Qotban (Moroccan Lamb Brochettes) — traditional Morocco dish

Qotban (Moroccan Lamb Brochettes)

Morocco cubed skewer Serves 425 min + 2 h marinade
Photo: Elmer Domingo · Pexels · source

Small cubes of lamb marinated in cumin, sweet paprika, garlic, and olive oil, threaded tightly on thin skewers and flash-grilled at souk stalls. The pieces are cut deliberately small so they char in minutes and are eaten straight off the stick with khobz bread and cumin-salt for dipping.

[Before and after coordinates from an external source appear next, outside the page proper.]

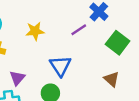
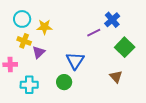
yellow star: (35, 31) -> (44, 27), moved
purple triangle: (17, 78) -> (39, 52), moved

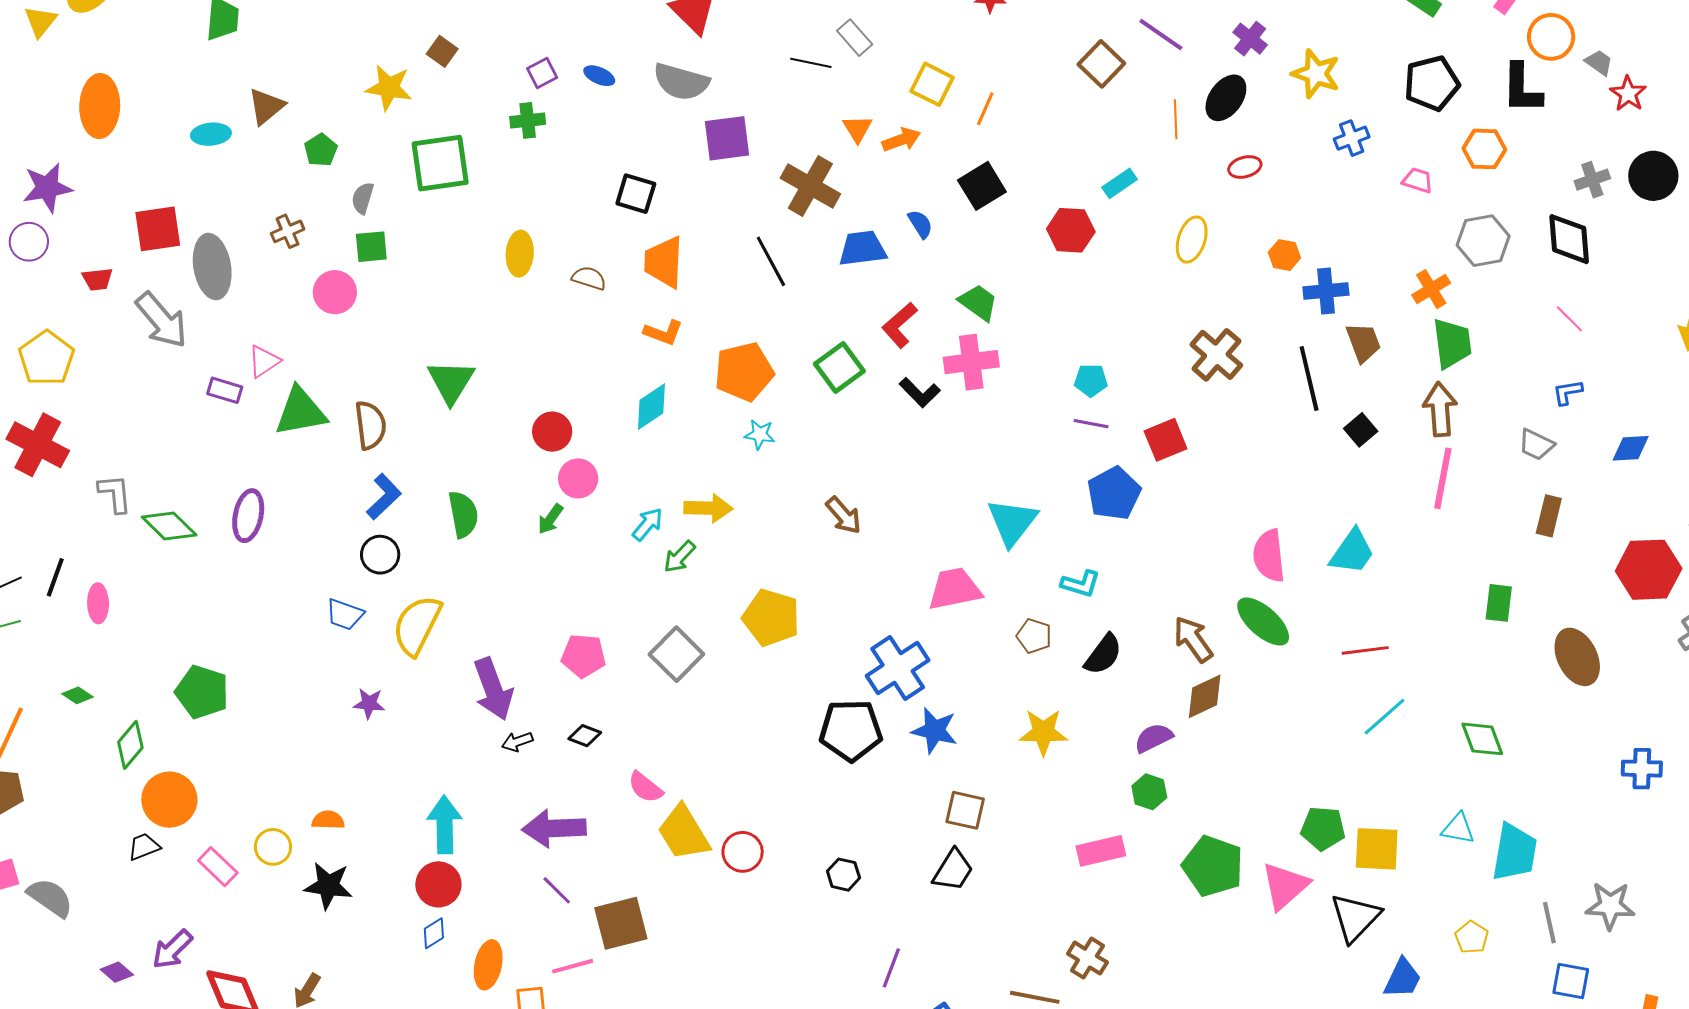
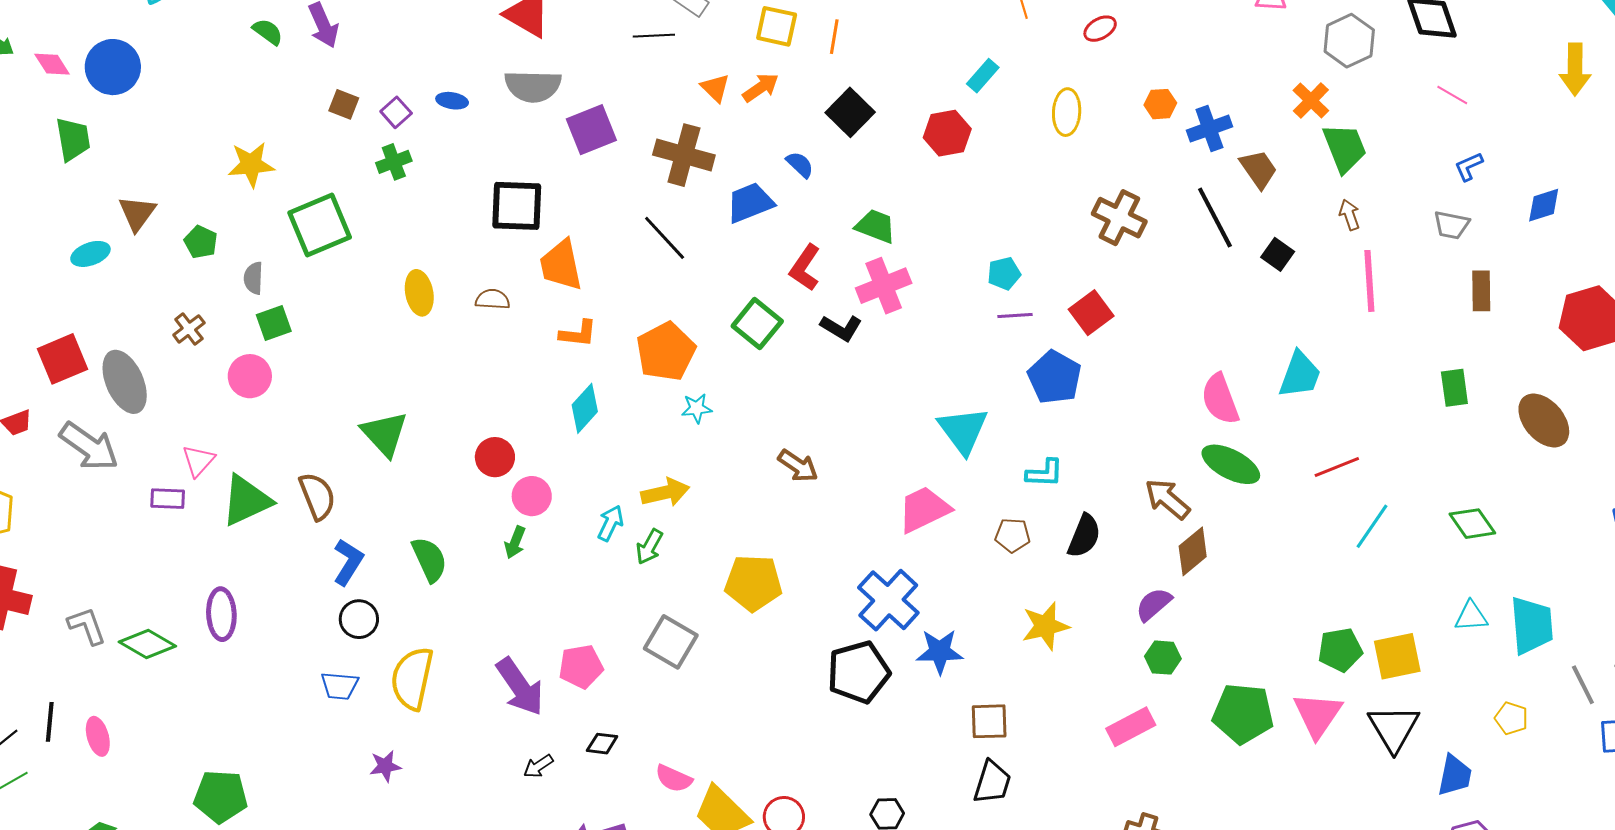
brown square: (442, 51) -> (344, 104), moved
black square: (636, 194) -> (517, 206), size x1.4
brown arrow: (1440, 409) -> (1350, 215), size x0.6
purple arrow: (493, 689) -> (520, 687), moved

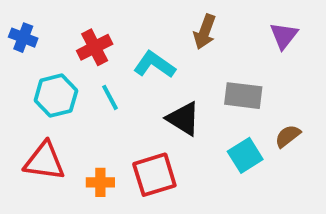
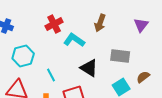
red cross: (95, 47) -> (54, 24), moved
cyan line: (110, 97) -> (51, 75), moved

Also known as: qotban, quotban, kotban, brochettes marocaines, Moroccan brochettes, lahm meshwi Morocco

Watch it made

Video source: cookingwithalia (YouTube)

Ingredients

Serves 4 · 25 min + 2 h marinade
  • 600 g lamb shoulder, in 2 cm cubes
  • 45 ml olive oil
  • 2 tsp ground cumin
  • 2 tsp sweet paprika
  • 3 garlic cloves, finely grated
  • 15 g flat-leaf parsley, chopped
  • 15 g fresh coriander, chopped
  • 1 tsp salt
  • 4 khobz rolls or pita
  • 1 tsp cumin + 1 tsp salt, mixed, for dipping

How to make it

  1. 1

    Toss the lamb with olive oil, cumin, paprika, garlic, herbs and salt, working the spices into the meat, then refrigerate 2 hours.

  2. 2

    Thread the cubes snugly onto thin skewers, five or six per stick with no gaps.

  3. 3

    Grill over very hot charcoal 6-8 minutes, giving a quarter turn every 2 minutes, until charred outside and just cooked through.

  4. 4

    Rest 2 minutes, then tuck into khobz with the cumin-salt alongside for dipping.

Pro tip: Keep the cubes at 2 cm — the Marrakech street standard — so every piece grabs char before the centre overcooks.